Cukup bosan rasanya jika harus berdiam diri di rumah saja. Aku menyibukkan diri dengan pergi berbelanja bahan makanan ke supermarket, naik sepeda ke pinggiran kota, atau pergi ke kanal-kanal untuk sekedar melihat perahu yang tertambat di tepi-tepinya. Atau, makan kue di cafe pinggir jalan dan minum cokelat panas. Tapi rasanya, itu semua belum cukup mengusir sepi dan jenuh yang ada dalam hatiku. Apa yang salah?

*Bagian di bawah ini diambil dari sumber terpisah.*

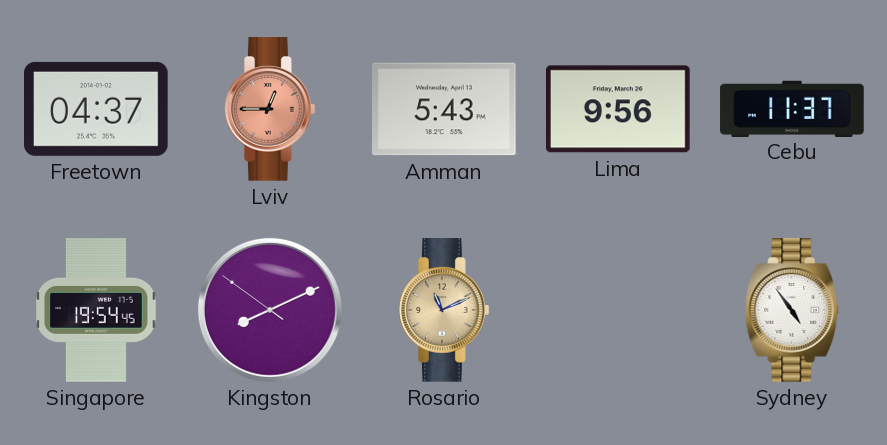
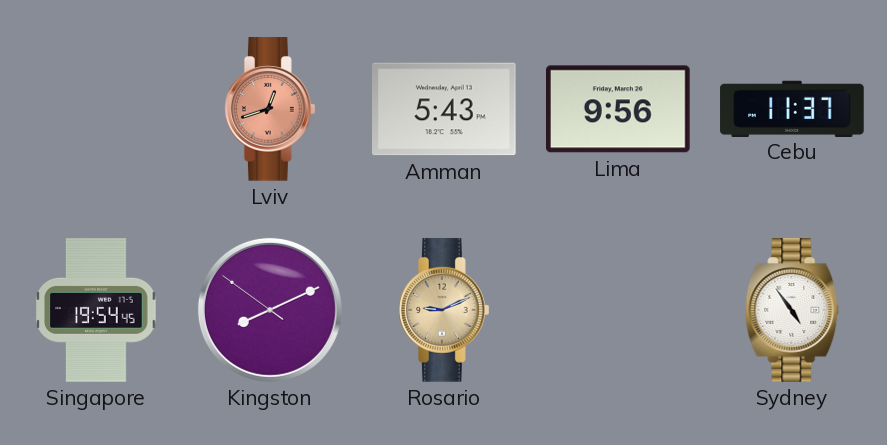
Freetown: 04:37 -> none
Lviv: 12:45 -> 12:42
Rosario: 11:11 -> 9:11
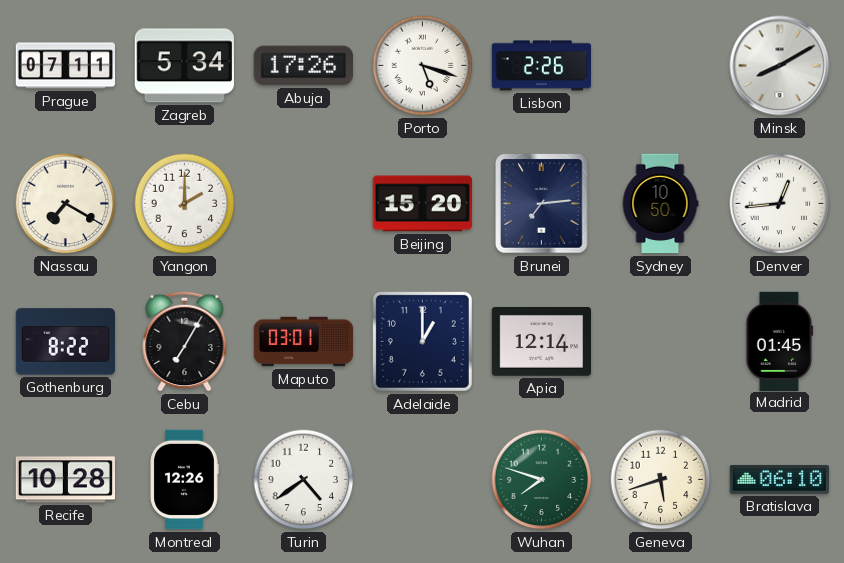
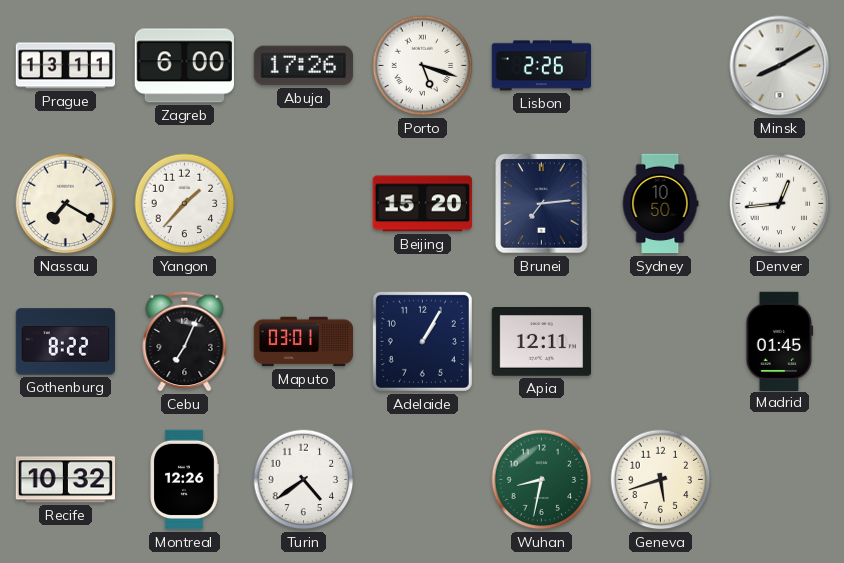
Prague: 07:11 -> 13:11
Zagreb: 5:34 -> 6:00
Yangon: 2:00 -> 1:37
Cebu: 7:05 -> 7:04
Adelaide: 1:00 -> 1:05
Apia: 12:14 -> 12:11
Recife: 10:28 -> 10:32
Wuhan: 7:48 -> 8:32
Bratislava: 06:10 -> none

Lalu aku memutuskan membawa sepedaku kembali, menyusuri jalan, dan... tiba-tiba saja aku merasa mengenal dengan baik semua tempat yang telah aku kunjungi tadi. Semuanya... pernah aku datangi. Bersama Anthony.
Anthony lagi. Anthony lagi. Dan lagi.
Kenapa dalam segala hal aku masih selalu mengingatnya? Apa sebenarnya, aku hanya terlalu mencintainya? Terlalu terbiasa menyimpan perasaan tentangnya? Terlalu sering membawa namanya pergi ke mana pun bersamaku? Sehingga... begini?
Anthony. Sebenarnya aku sudah tidak mau peduli lagi. Tapi aku tidak bisa.
Malam musim dingin selalu indah di Amsterdam. Tapi, tidak kali ini. Hampa dan sepi yang menjajah sejak siang tadi belum juga pergi. Ditambah rumah yang hanya kutempati sendirian, membuat hening bertambah mencekam perasaan.
Bimbang. Tapi akhirnya aku memutuskan untuk pergi.
Aku mengambil mantel tebalku, scarf, dan sarung tangan rajut dari bahan wol. Meskipun tidak berharap untuk bertemu Anthony, tapi berada di luar dan menemukan keramaian semoga bisa meramaikan suasana hatiku untuk saat ini.
Aku menyimpan kedua tanganku dalam saku, menyusuri blok-blok Kota Amsterdam yang berangin dingin. Pendar lampu keemasan menuntun jalanku di antara salju-salju pucat yang tersiram cahaya.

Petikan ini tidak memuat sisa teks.